Gli effetti del fumo sulla salute sono ormai ben conosciuti, tuttavia gli impatti del tabacco sull’ambiente sono meno divulgati.I processi di coltivazione, stagionatura, lavorazione, produzione e distribuzione del tabacco rappresentano una catena produttiva il cui impatto sull’ambiente è molto gravoso a partire dall’impoverimento del suolo. Infatti, le piante di tabacco assimilando quantità molto elevate di sostanze nutritive, impoveriscono notevolmente i terreni di coltivazione tanto che nei due anni successivi essi non possono essere riutilizzati, né per il tabacco che sarebbe di pessima qualità, né per grano o cereali.
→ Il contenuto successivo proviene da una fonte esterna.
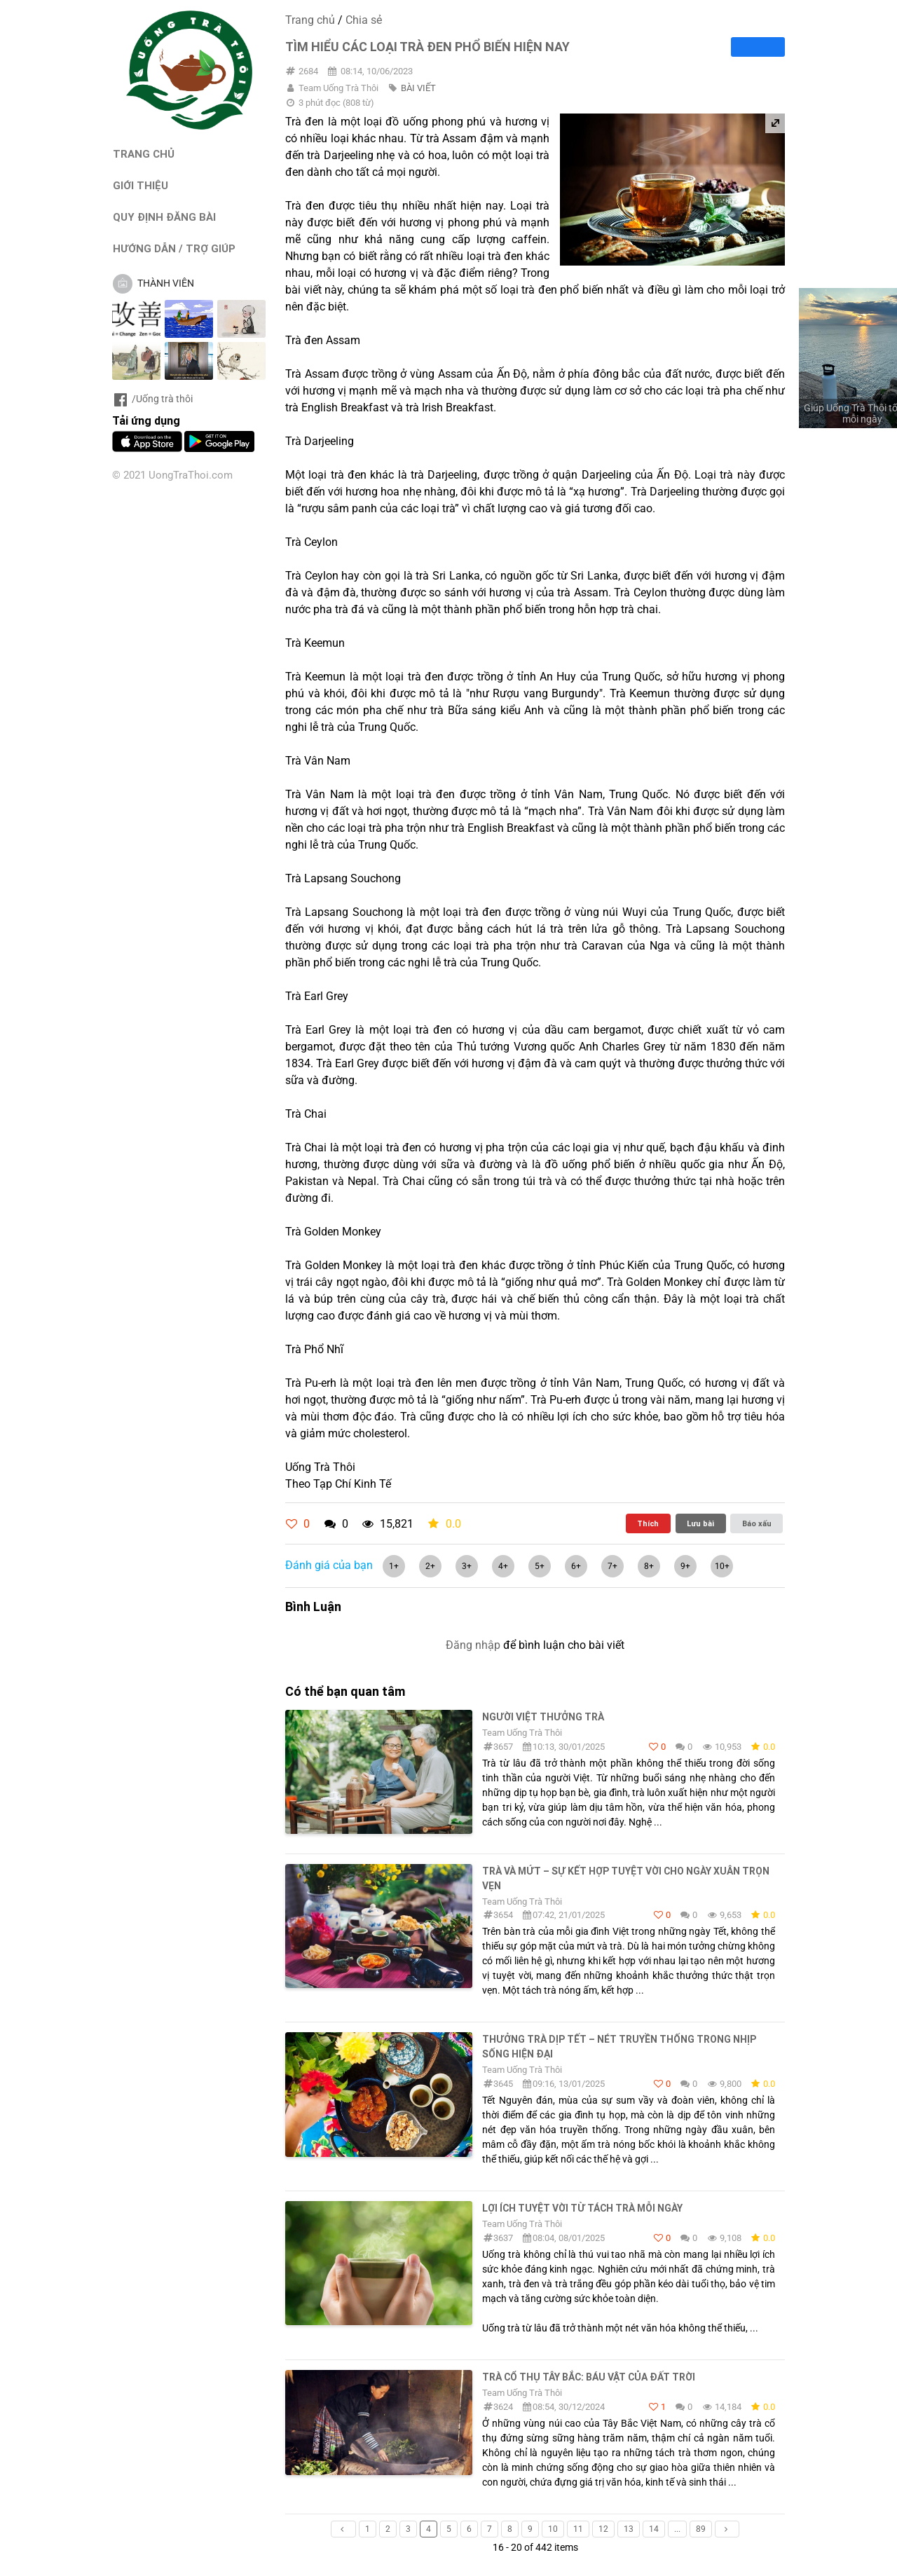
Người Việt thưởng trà (543, 1717)
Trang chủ (310, 20)
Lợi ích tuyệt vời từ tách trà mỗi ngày (582, 2208)
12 (603, 2529)
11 (578, 2529)
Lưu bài (700, 1523)
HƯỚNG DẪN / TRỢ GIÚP (174, 248)
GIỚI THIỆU (140, 185)
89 (701, 2529)
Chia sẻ (363, 20)
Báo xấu (757, 1523)
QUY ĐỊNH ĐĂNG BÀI (164, 217)
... (677, 2529)
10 (553, 2529)
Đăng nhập (473, 1645)
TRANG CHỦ (143, 153)
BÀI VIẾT (418, 88)
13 (629, 2529)
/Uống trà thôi (152, 398)
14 (654, 2529)
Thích (648, 1523)
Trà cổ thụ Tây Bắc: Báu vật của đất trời (588, 2377)
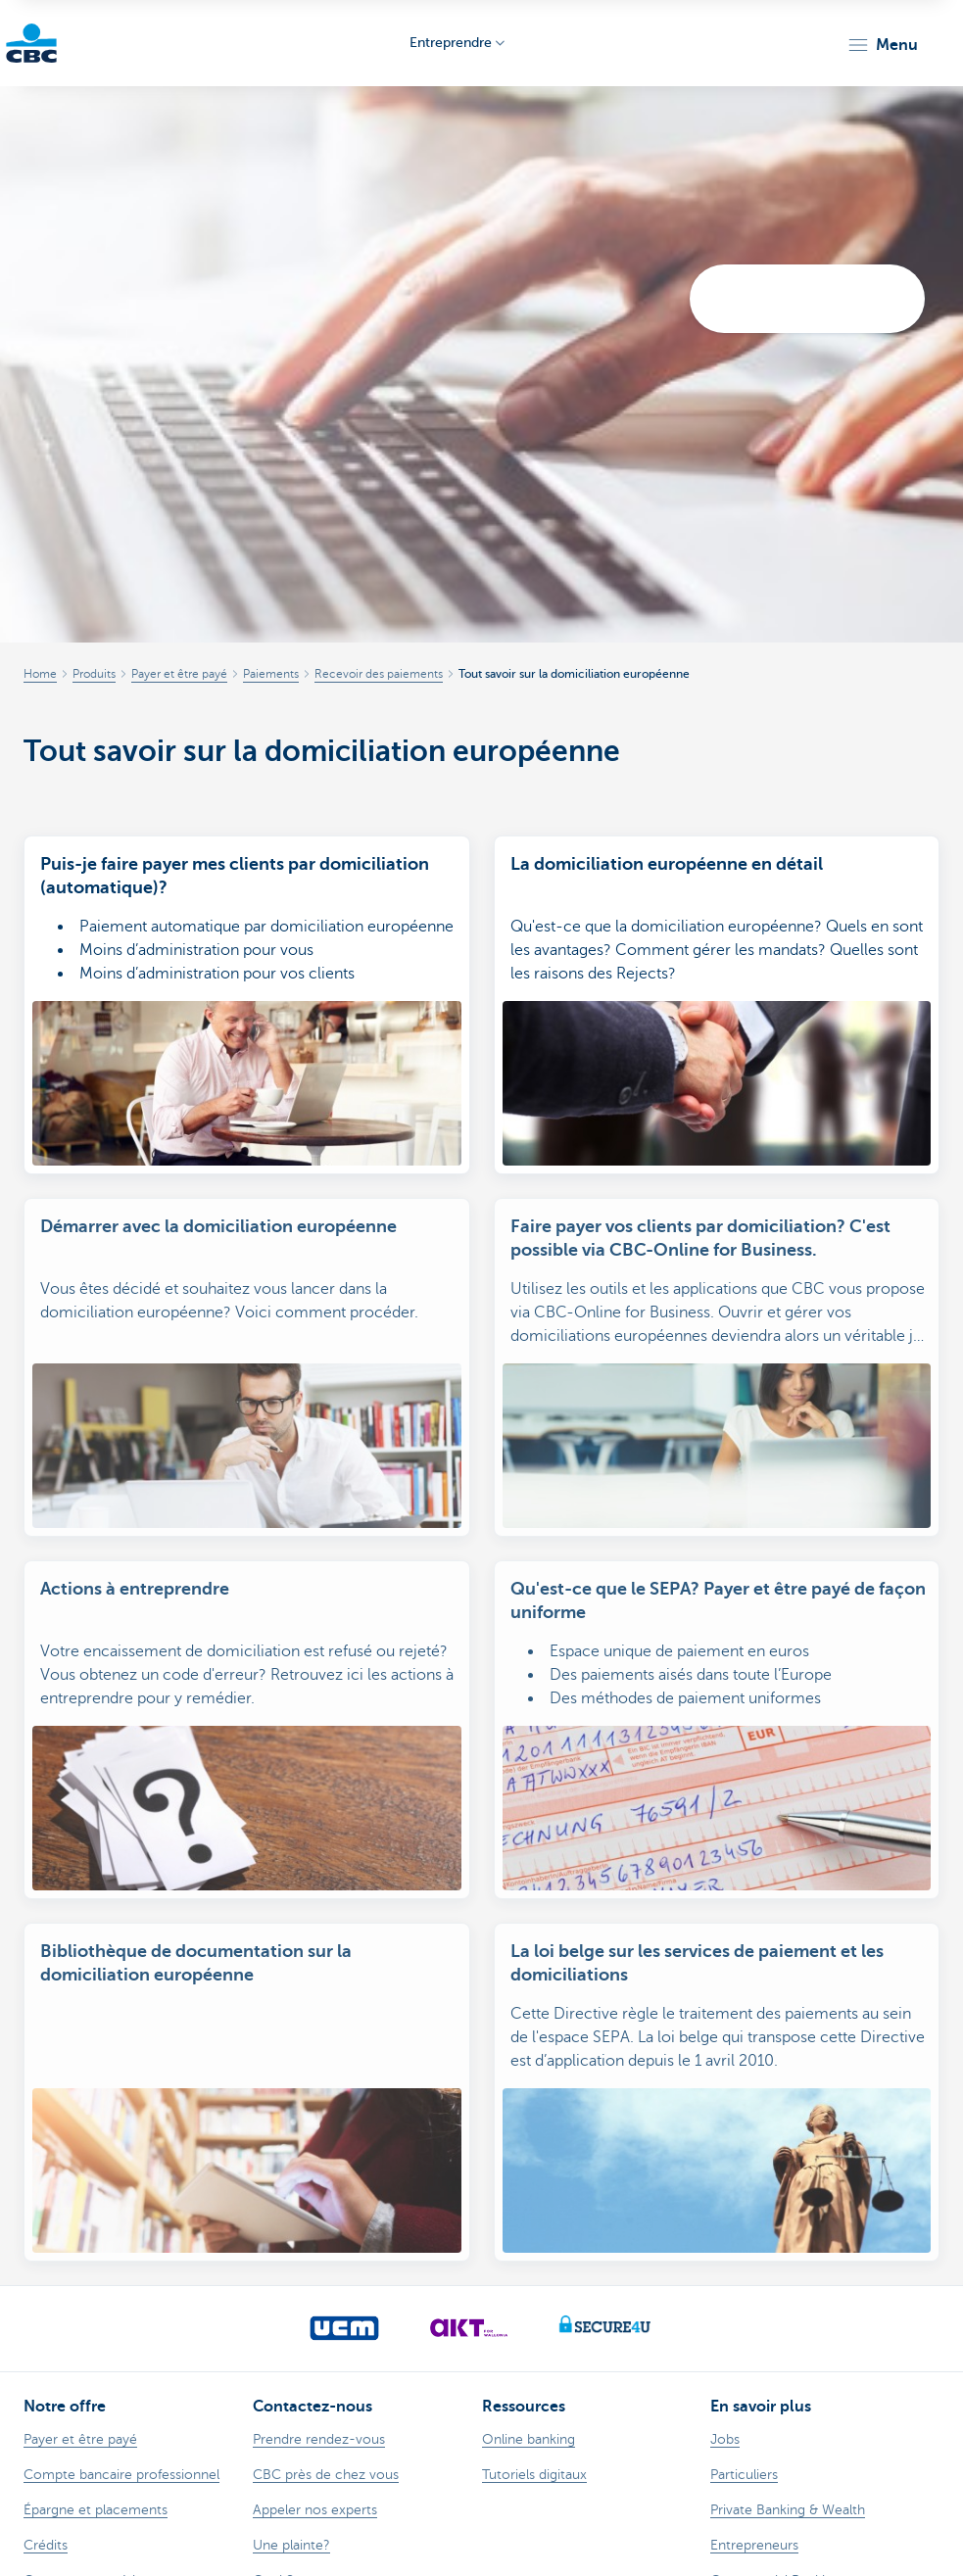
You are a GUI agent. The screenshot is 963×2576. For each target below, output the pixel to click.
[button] (882, 45)
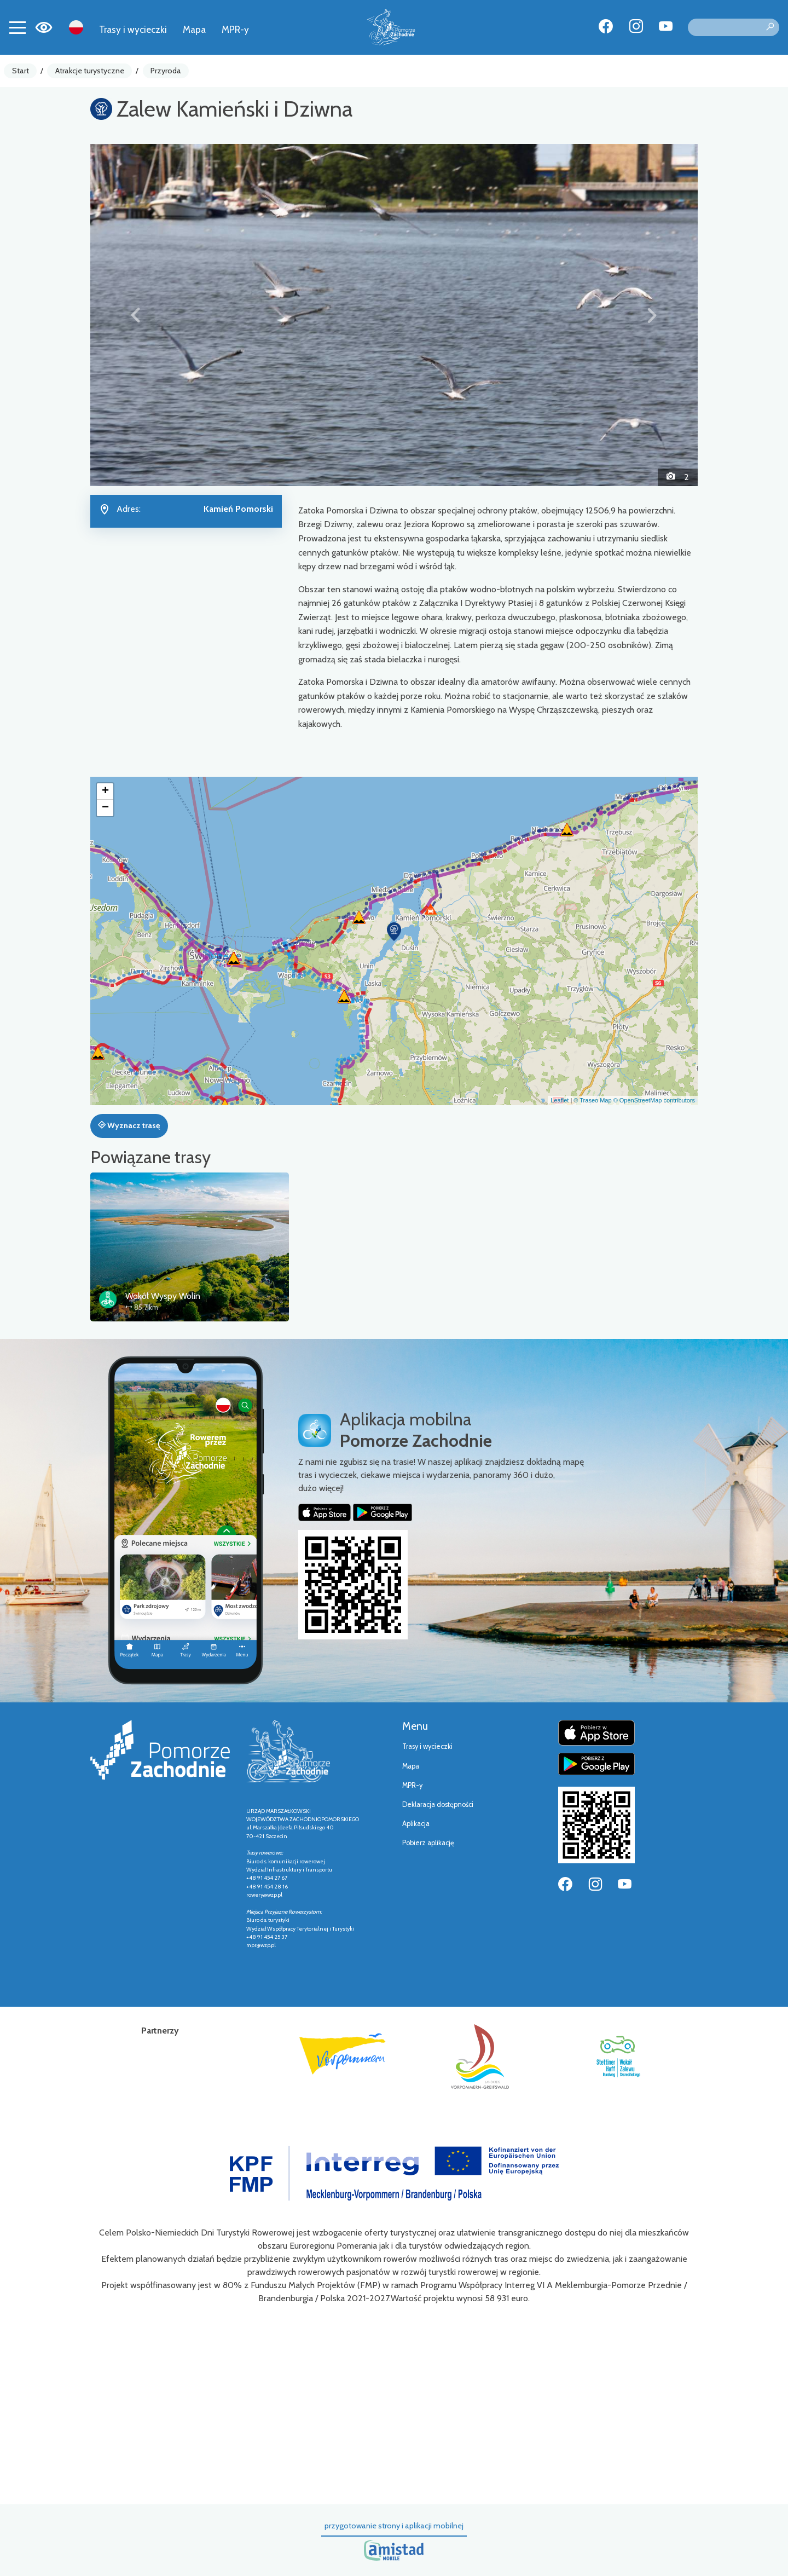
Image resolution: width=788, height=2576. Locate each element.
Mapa (194, 29)
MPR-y (235, 29)
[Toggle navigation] (17, 27)
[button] (136, 315)
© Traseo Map (592, 1100)
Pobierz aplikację (428, 1843)
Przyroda (165, 71)
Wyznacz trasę (129, 1125)
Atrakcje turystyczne (89, 71)
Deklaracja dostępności (437, 1804)
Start (20, 71)
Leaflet (560, 1100)
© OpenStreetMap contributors (654, 1100)
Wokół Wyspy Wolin (162, 1296)
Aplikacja (416, 1824)
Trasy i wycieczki (133, 29)
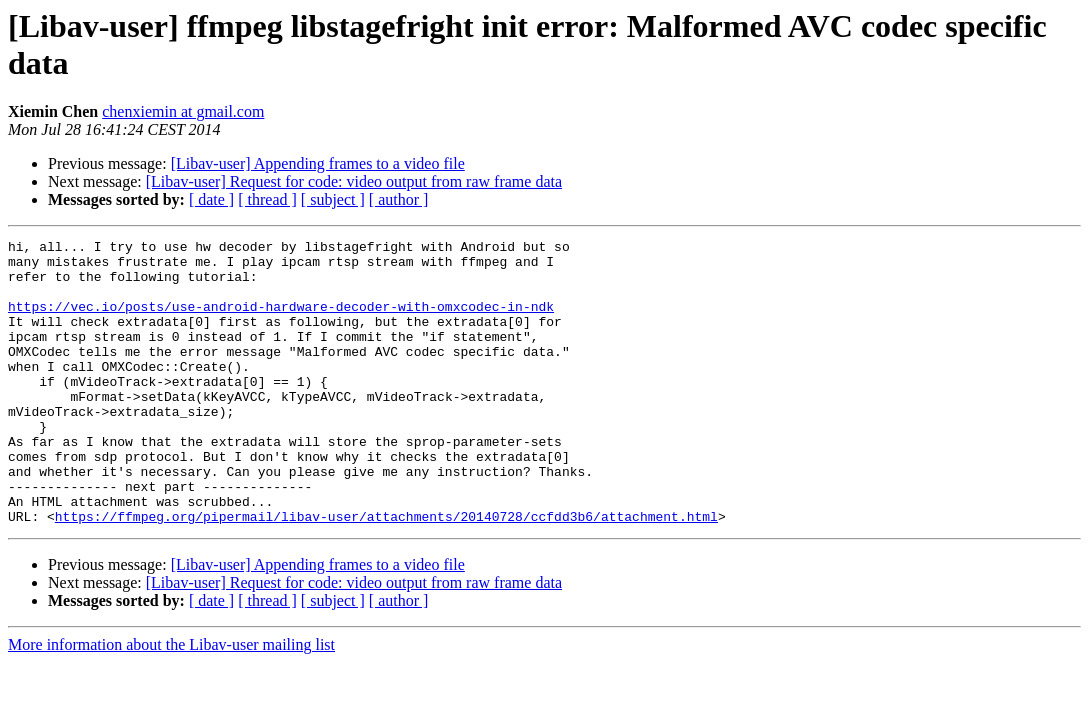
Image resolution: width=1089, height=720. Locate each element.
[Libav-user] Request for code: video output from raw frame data (354, 181)
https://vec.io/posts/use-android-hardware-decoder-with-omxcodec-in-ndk (281, 321)
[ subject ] (333, 199)
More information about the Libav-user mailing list (171, 701)
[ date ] (211, 199)
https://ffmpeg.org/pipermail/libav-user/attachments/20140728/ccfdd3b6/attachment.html (386, 573)
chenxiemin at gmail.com (183, 111)
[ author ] (399, 199)
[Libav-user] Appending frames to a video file (318, 163)
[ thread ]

Quindi, per ottenere facilmente grandi e sistematiche coltivazioni di tabacco di qualità, si impiegano terreni preferibilmente vergini. Peraltro, confrontando l’impatto del tabacco rispetto ad altre colture è stato stimato che la produzione di una tonnellata di tabacco verde necessita di quasi 1300 mq di terreno agricolo, area che potrebbe consentire la produzione di circa 6 tonnellate di pomodori o quasi mezza tonnellata di grano in regioni adatte alla loro coltivazione. Discorso analogo vale per l’impatto idrico delle coltivazioni di tabacco: una tonnellata di tabacco necessita di circa 670 mc di acqua che è paragonabile a quella necessaria per ottenere una tonnellata di riso ed è da 5 a 8 volte maggiore di quella che occorrerebbe per una tonnellata di pomodori o di patate. Intanto, la coltivazione del tabacco si è ridotta nei Paesi ricchi ed è dislocata soprattutto in quelli più poveri, dove la fame e la sete sono spesso un problema grave. E per di più, vista la necessità di ottenere sempre nuovi terreni adatti alla coltivazione del tabacco, si calcola che ogni anno si abbattono circa 2 milioni e mezzo di ettari di foresta, cosa possibile sostanzialmente nei Paesi in via di sviluppo (Argentina, Brasile, Cina, India, Indonesia, Kyrgyzstan, Libano, Malawi e Zimbabwe) che sono sempre più sottoposti a sfruttamento. In altre parole, fumare sigarette significa letteralmente continuare a bruciare le risorse di questi Paesi e favorire lo sfruttamento del lavoro minorile (*).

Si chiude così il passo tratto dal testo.